This season, Paris is staging more than just runway shows. From a sweeping retrospective of Paul Poiret at the Musée des Arts Décoratifs to a graceful tribute to ballet at Galerie Dior and an exploration of movement at Palais Galliera, the city’s top fashion museums are offering a cultural itinerary as chic as the couture on display. Whether you’re drawn to the glamour of early 20th-century design or curious about how fashion adapts to the rhythms of modern life, these three exhibitions promise a stylish detour through fashion history.

 

Dior and Dance

La Galerie Dior, the museum-like space at 30 Montaigne devoted to the house’s history, has opened a new exhibition tracing the brand’s decades-long dialogue with the arts, this time with a spotlight on dance. Around 150 haute couture looks, original sketches, photographs, and archival documents chart Dior’s story from its founding in 1947 to today, highlighting how movement and performance have shaped its designs.
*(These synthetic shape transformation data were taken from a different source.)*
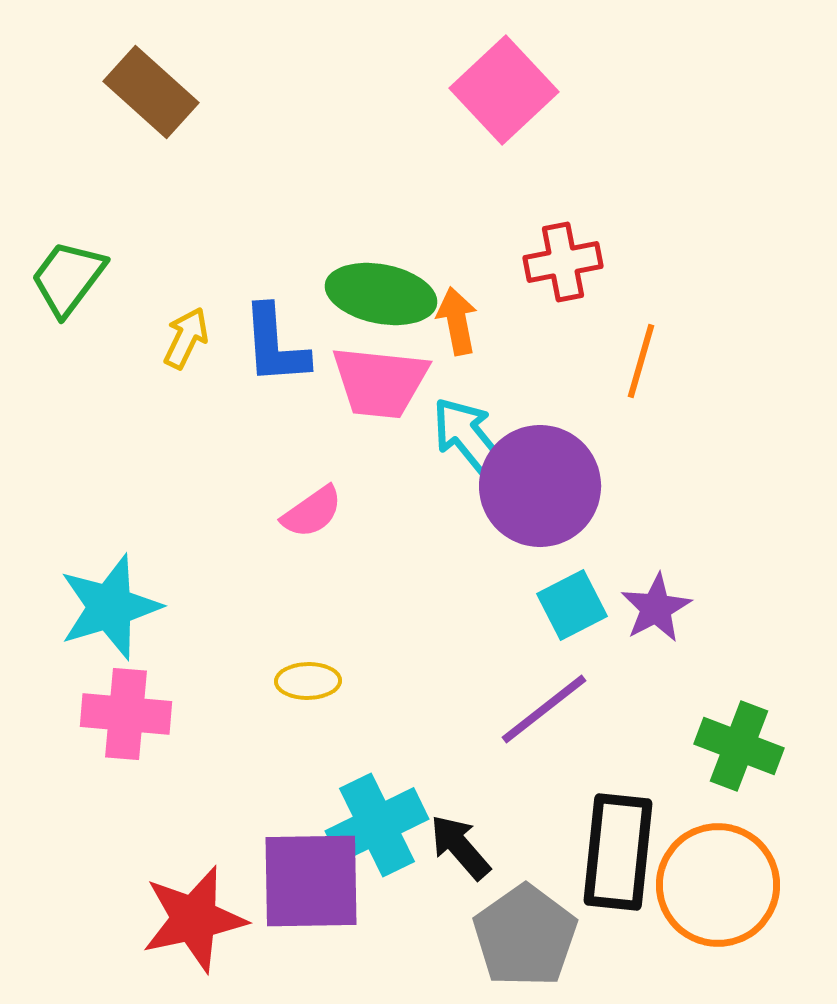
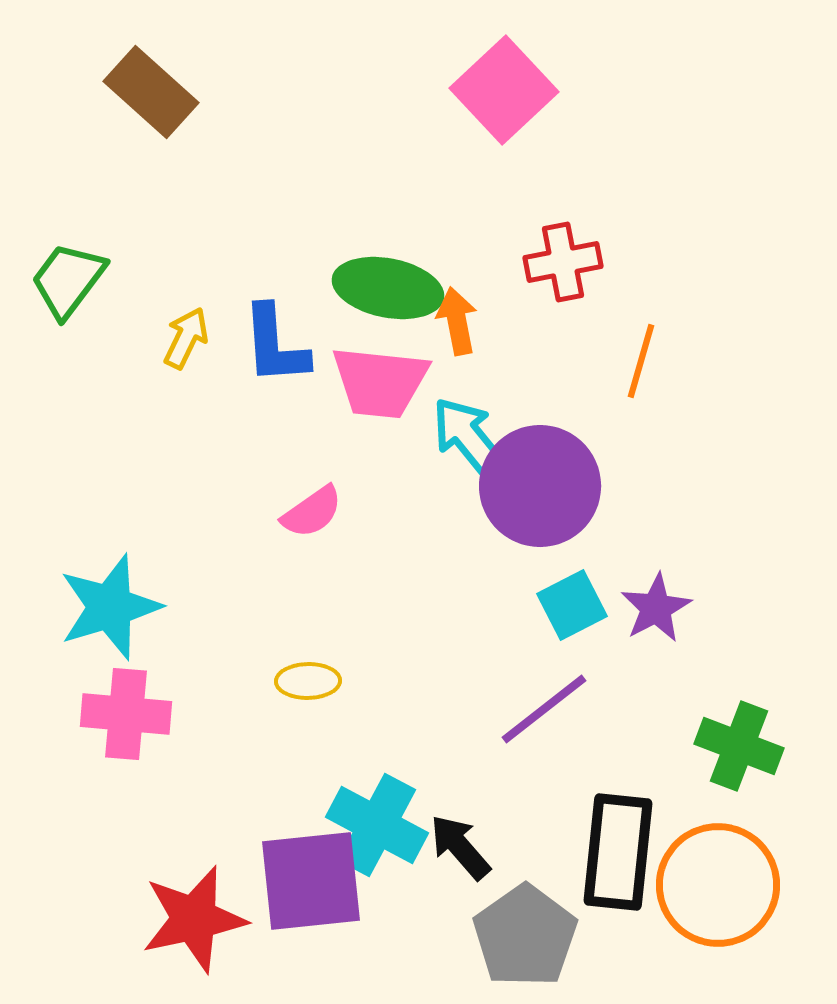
green trapezoid: moved 2 px down
green ellipse: moved 7 px right, 6 px up
cyan cross: rotated 36 degrees counterclockwise
purple square: rotated 5 degrees counterclockwise
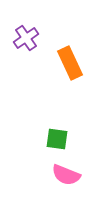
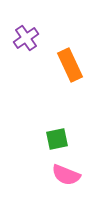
orange rectangle: moved 2 px down
green square: rotated 20 degrees counterclockwise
For the first time, an entire gallery is dedicated to ballet, recalling Christian Dior’s own foray into costume design for Roland Petit’s Treize Danses in 1947, as well as Maria Grazia Chiuri’s work for Sharon Eyal and Gai Behar’s contemporary piece Chapter 3: The Brutal Journey of the Heart in 2019. The show unfolds across thirteen themed sections, from the romance of gardens to the drama of balls, revealing the craft, imagination, and evolving spirit of the ateliers at 30 Montaigne.
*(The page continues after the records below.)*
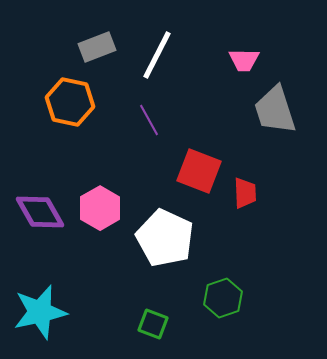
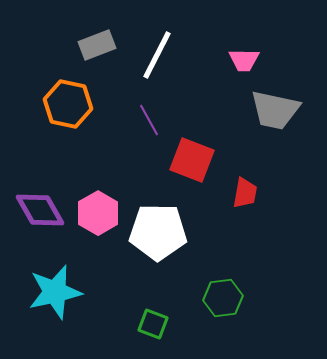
gray rectangle: moved 2 px up
orange hexagon: moved 2 px left, 2 px down
gray trapezoid: rotated 60 degrees counterclockwise
red square: moved 7 px left, 11 px up
red trapezoid: rotated 12 degrees clockwise
pink hexagon: moved 2 px left, 5 px down
purple diamond: moved 2 px up
white pentagon: moved 7 px left, 6 px up; rotated 24 degrees counterclockwise
green hexagon: rotated 12 degrees clockwise
cyan star: moved 15 px right, 20 px up
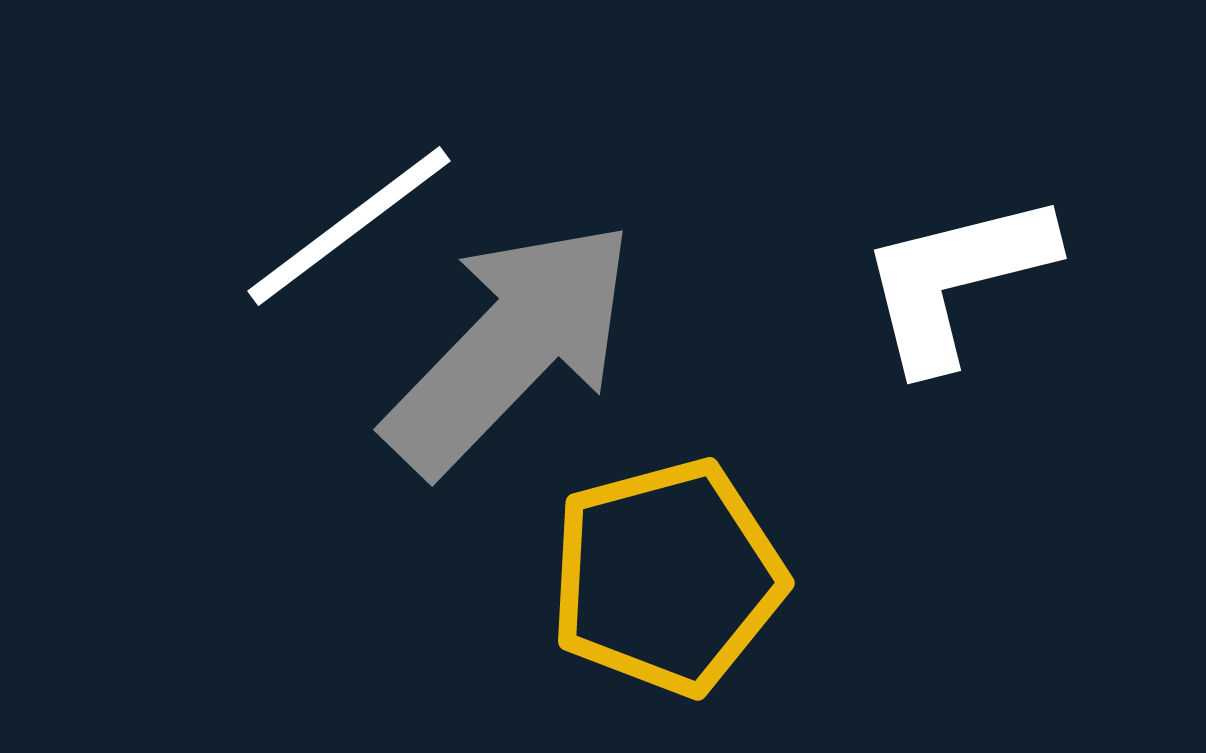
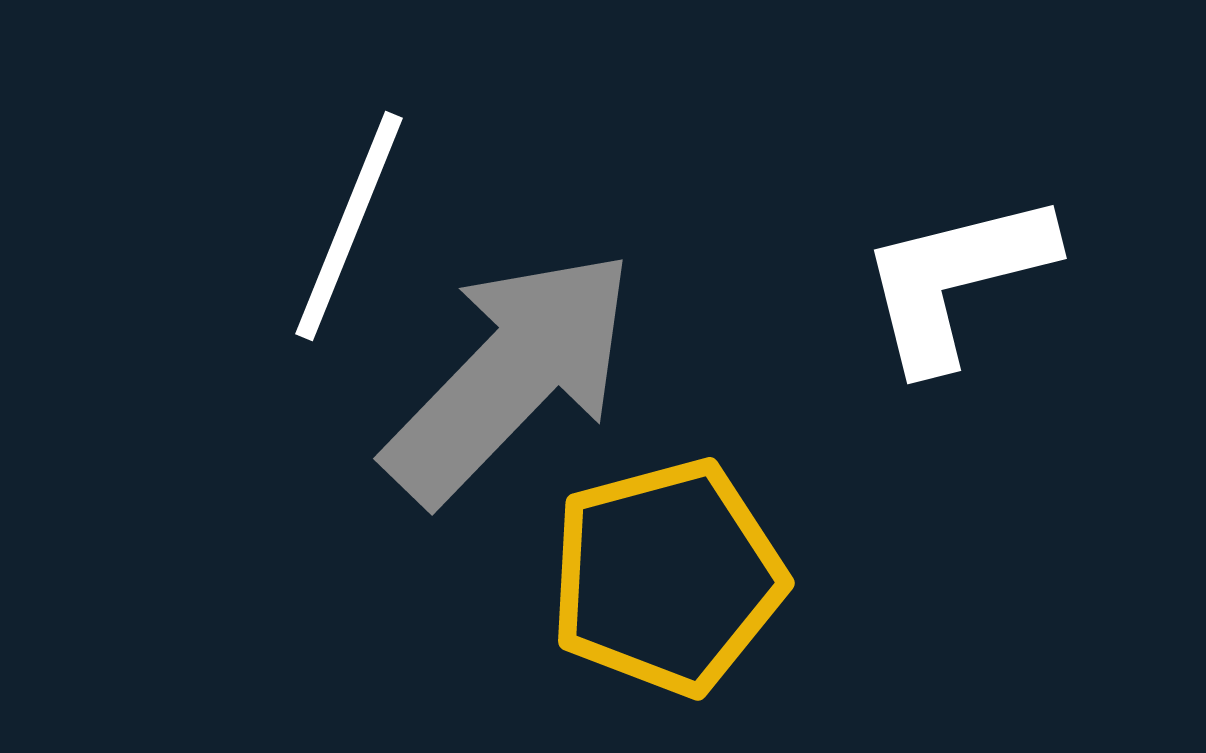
white line: rotated 31 degrees counterclockwise
gray arrow: moved 29 px down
La Galerie Dior (11, rue François-Ier, Paris 8) is open from 11 am to 7 pm, every day except Tuesday. Last admission is at 5:30 pm. Online reservation is recommended on galeriedior.com.

 

Fashion on the Move #3, Palais Galliera

Peter Knapp, Rita Scherrer à St-Moritz , VdeV, 1970.

 

At Palais Galliera’s Gabrielle Chanel galleries, the third chapter of its Fashion on the Move series focuses on winter sports and the evolution of fashion in motion. On view until October 12, 2025, the exhibition traces how sporting activities, once the domain of England’s 18th-century aristocracy, sparked a centuries-long transformation in clothing and cultural attitudes toward the body.
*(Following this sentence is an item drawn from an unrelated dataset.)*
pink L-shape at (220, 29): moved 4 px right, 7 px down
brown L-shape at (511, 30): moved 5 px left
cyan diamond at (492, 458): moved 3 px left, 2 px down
Through archival pieces from the museum’s collection, alongside select contemporary loans, the show explores the rise of sportswear, the shift in women’s clothing for physical activity, and how athletic aesthetics reshaped ideas of beauty and mobility. It’s a thoughtful look at how fashion has adapted to movement, reflecting both the demands of sport and the changing ideals of freedom, health, and style.

 

Paul Poiret: Fashion is a Feast

Thérèse Bonney (1894-1978). Paul Poiret and model Renée in the salons of his couture house, 1 rond-point des Champs-Elysées. 1927. Gelatino silver bromide print by ARCP, [198.], from the negative. Bibliothèque historique de la Ville de Paris.

 

Known as the couturier who liberated women from the corset, Paul Poiret helped usher in the modern era of fashion with designs that celebrated movement, color, and theatrical flair. This sweeping retrospective—his first major monograph at the museum and in Paris—traces the arc of his revolutionary career, from his early work with Doucet and Worth to the launch of his own house in 1903. Through over 550 works, including garments, accessories, perfume bottles, and archival images, the exhibition offers a window into Poiret’s maximalist imagination and his collaborations with artists like Raoul Dufy and Georges Lepape.

George Barbier — Cover of Les Modes magazine April 1912 Paris, Manzi, Joyant et Cie, 1912 Gravure © Les Arts Décoratifs

 

Visitors are immersed in the many worlds he bridged: from Belle Époque salons and Ballets Russes-inspired silhouettes to his fantastical parties and pioneering ventures in home decor and fragrance. The show also touches on Poiret’s lesser-known legacy as a creative director avant la lettre—an orchestrator of total aesthetic experiences whose influence can be seen in everyone from Christian Dior to John Galliano.

Paul Poiret: Fashion is a Feast is on view until January 11, 2026, at the Musée des Arts Décoratifs in Paris.